8. Confirm with all affected that results as satisfactory.
9. Revise plan - include revert.
10. Get final clearance.
11. Impliment plan - document all the way.
12. Monitor and test.
13. File in Change control.

The more of the procedure that is documented the less chance of a failure.

BAD :- Change lan card.
1. Down server.
2. Fit new card.
3. UP serve and test.

Good :- Change lan card.
1. Identicy lan by part nO and ensure that correct card is available.
2. Inform business of problem / priority and estimated down time.
3. Get window for card change.
4. Backup server.
5. Ignite backup server.
6. ETC
7. ETC
8. Shutdown / shutdown -h now / OK yes/no

I am sure you see the difference.

I also document each command - more so when dealing with disks.

HTH

Paula

If you can spell SysAdmin then you is one - anon

Steve Lewis · ‎05-24-2002

Don't:
put . in root's path;
test a user's script as root, because you may unwittingly install a trojan horse;
let your test system windows/prompts look similar to your live/production system, in case you run something on the wrong system by accident.

Do:
be paranoid about security;
build in security from the start, its a lot easier to get application developers to work around it from the beginning than to change a system later and suddenly find that things stop working;
install your security patches asap (e.g. snmp, ssh etc)

James R. Ferguson · ‎05-24-2002

Hi:

DO : Read the 'man' pages!

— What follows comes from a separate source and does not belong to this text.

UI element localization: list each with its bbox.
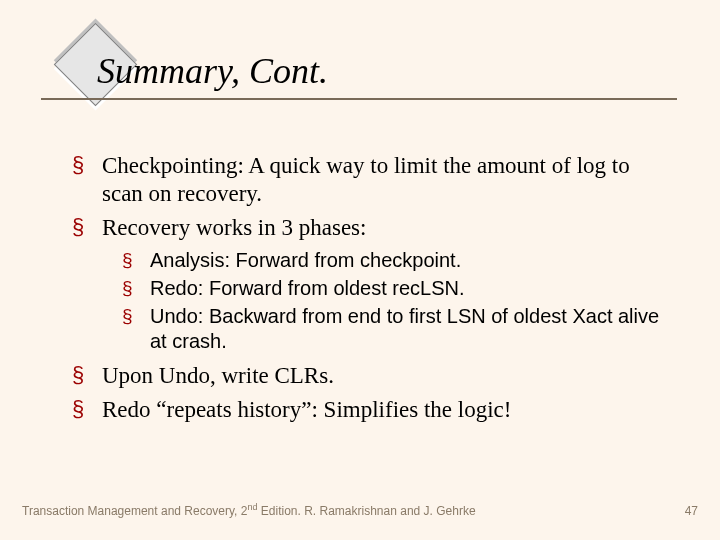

There is an incredible wealth of information to be gained.

DON'T : Panic in a crisis. Rather remain methodical in your problem-solving. Don't be hasty just because the clock is ticking and the system isn't up. A bad situation can be made worse by a poorly planned attack.

Regards!

...JRF...

Pete Randall · ‎05-24-2002

Do:
Document
Plan
Communicate
Backup

Don't:
Assume anything

Pete

Pete

Mark Vollmers · ‎05-24-2002

Hi

Do try to simplify easy or often used commands with scripts to save time for bigger items. Do test these before letting them run free and check outputs occasionaly.

Don't write a ton of scripts automating everything just so you can sit around all day. automation is good but not everything should be automatic, and you're on your way to scripting yourself out of a job :)

Mark

"We apologize for the inconvience" -God's last message to all creation, from Douglas Adams "So Long and Thanks for all the Fish"

John Bolene · ‎05-24-2002

Do

keep the system running smooth
this may mean not installing patches, terminating errant jobs and print files, or it may mean installing all the patches you can find

allow others to fail at times, as trial and error is still the best teacher. allow the failures to happen on the test machines, not in production, if at all possible

have test machines that you can play as much as you want, but can also restore back to a stable environment when you rm -rf at the wrong place

don't

keep your knowledge to yourself, you may want a vacation at times and if you are the only one who can do things, you may not get to go

It is always a good day when you are launching rockets! http://tripolioklahoma.org, Mostly Missiles http://mostlymissiles.com

PIYUSH D. PATEL · ‎05-24-2002

Hi,

Keep a hardcopy ( printout ) of all the important files and keep updating them whenever you make any changes.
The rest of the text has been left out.